New Zealand should welcome it, not ignore it.
Our methane emissions are already falling, largely because sheep numbers have declined. New technologies, feed additives and, perhaps soon, vaccines promise much larger reductions.
New Zealand should become the world's leading centre for methane reduction research.
If we can help livestock farmers reduce emissions without reducing production, we will have created something the entire agricultural world wants to buy.
Yet our political debate is still trapped in yesterday's arguments.
National, Labour, the Greens and much of the bureaucracy insist we must meet our Paris commitments exactly as they are currently written, even though Treasury calculates that doing so could cost New Zealand billions of dollars.
ACT argues the agreement should be renegotiated or New Zealand should leave.
New Zealand First says the agreement does not fit the Pacific but does not appear to have made reform part of our foreign policy.
National appears to have settled on a simple climate policy: adhere to the Paris Agreement whether it still makes sense or not.
The Oxford analysis deserves to be taken seriously.
If it is correct, reducing agricultural methane can do more than simply slow future warming.
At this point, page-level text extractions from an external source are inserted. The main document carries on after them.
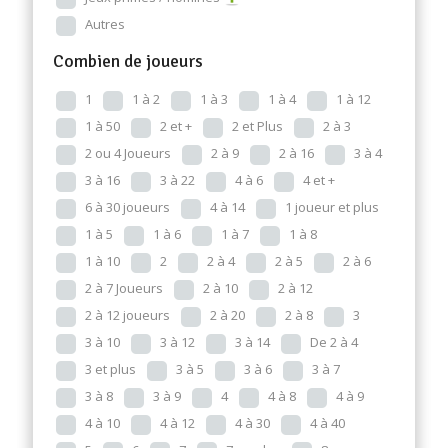
Autres
Combien de joueurs
1
1 à 2
1 à 3
1 à 4
1 à 12
1 à 50
2 et +
2 et Plus
2 à 3
2 ou 4 Joueurs
2 à 9
2 à 16
3 à 4
3 à 16
3 à 22
4 à 6
4 et +
6 à 30 joueurs
4 à 14
1 joueur et plus
1 à 5
1 à 6
1 à 7
1 à 8
1 à 10
2
2 à 4
2 à 5
2 à 6
2 à 7 Joueurs
2 à 10
2 à 12
2 à 12 joueurs
2 à 20
2 à 8
3
3 à 10
3 à 12
3 à 14
De 2 à 4
3 et plus
3 à 5
3 à 6
3 à 7
3 à 8
3 à 9
4
4 à 8
4 à 9
4 à 10
4 à 12
4 à 30
4 à 40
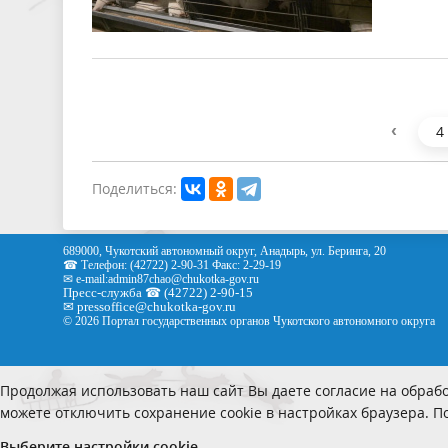
‹
4
Поделиться:
689000, Чукотский автономный округ, Анадырь, ул. Беринга, 20
☎ Телефон: (42722) 2-90-31 Факс: 2-29-19
✉ e-mail:
admin87chao@chukotka-gov.ru
Пресс-служба ☎ (42722) 2-90-15
✉
pressoffice
@chukotka-gov.ru
© 2026 Портал государственных органов Чукотского автономного округа
Продолжая использовать наш сайт Вы даете согласие на обрабо
можете отключить сохранение cookie в настройках браузера. 
Выберите настройки cookie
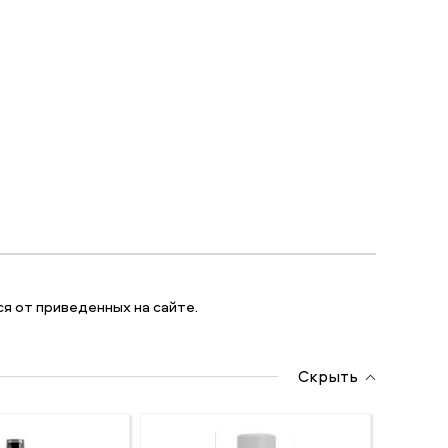
я от приведенных на сайте.
Скрыть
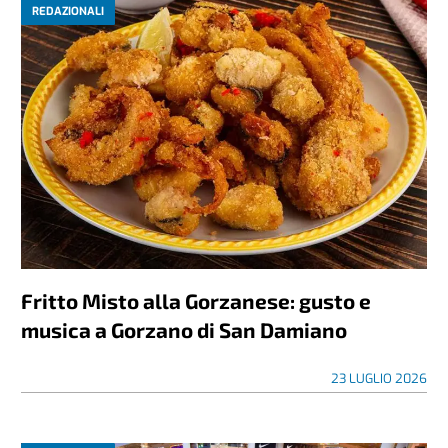
REDAZIONALI
Fritto Misto alla Gorzanese: gusto e
musica a Gorzano di San Damiano
23 LUGLIO 2026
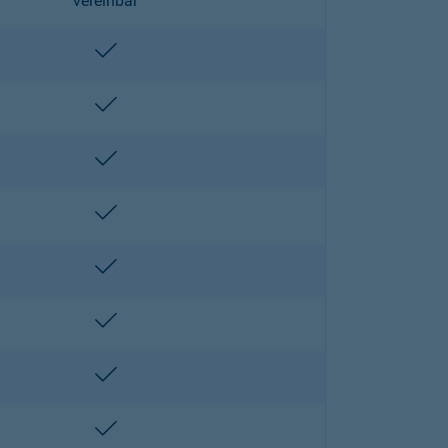
vereinbar
enthalten
enthalten
enthalten
enthalten
enthalten
enthalten
enthalten
enthalten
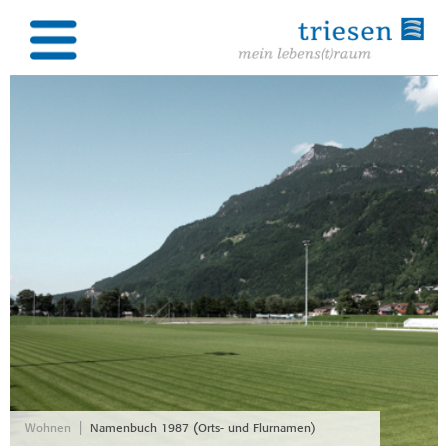
|
Wohnen
Namenbuch 1987 (Orts- und Flurnamen)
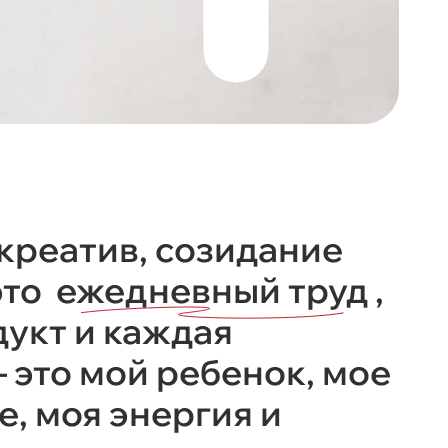
 креатив, созидание
это
ежедневный труд
,
укт и каждая
 это мой ребенок, мое
, моя энергия и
It can make a measurable contribution to cooling.
That would change the debate.
New Zealand should argue that countries with large agricultural sectors should be encouraged to reduce methane because doing so delivers a climate benefit that the existing Paris accounting does not properly recognise.
That is not asking for weaker climate policy.
It is asking for better climate policy.
The Paris Agreement should evolve as the science evolves.
That is how science is supposed to work.
History is full of examples where institutions ignored inconvenient evidence because it threatened settled beliefs.
Climate policy should not become another.
Imagine New Zealand arriving at the next climate conference not asking for an exemption but saying we have found a better way.
If reducing agricultural methane can make even a small contribution to cooling, why would we not want the Paris Agreement to recognise it?
I expect this article will produce another flood of comments explaining either that climate change is a hoax or that I am a dangerous sceptic.
I hope a few readers respond to the argument I have actually made.
The science has moved on.
It is time the policy did too.
The Honourable Richard Prebble CBE is a former member of the New Zealand Parliament. Initially a member of the Labour Party, he joined the newly formed ACT New Zealand party under Roger Douglas in 1996, becoming its leader from 1996 to 2004. This article was sourced HERE.

1 comment:
We can climate policy our way to mass starvation and energy poverty and end civilisation as we know it - or we can thrive and prosper and most of the world as we know can be lifted out of poverty and humans can and will adapt and most animals and birds and fish will also adapt and change as their habitats change as well.
The world is changing and nothing little ol NZ does to stop that change is going to make an ounce of difference- so why should we make ourselves poorer and poorer and poorer- as well as less able to adapt to the changing world?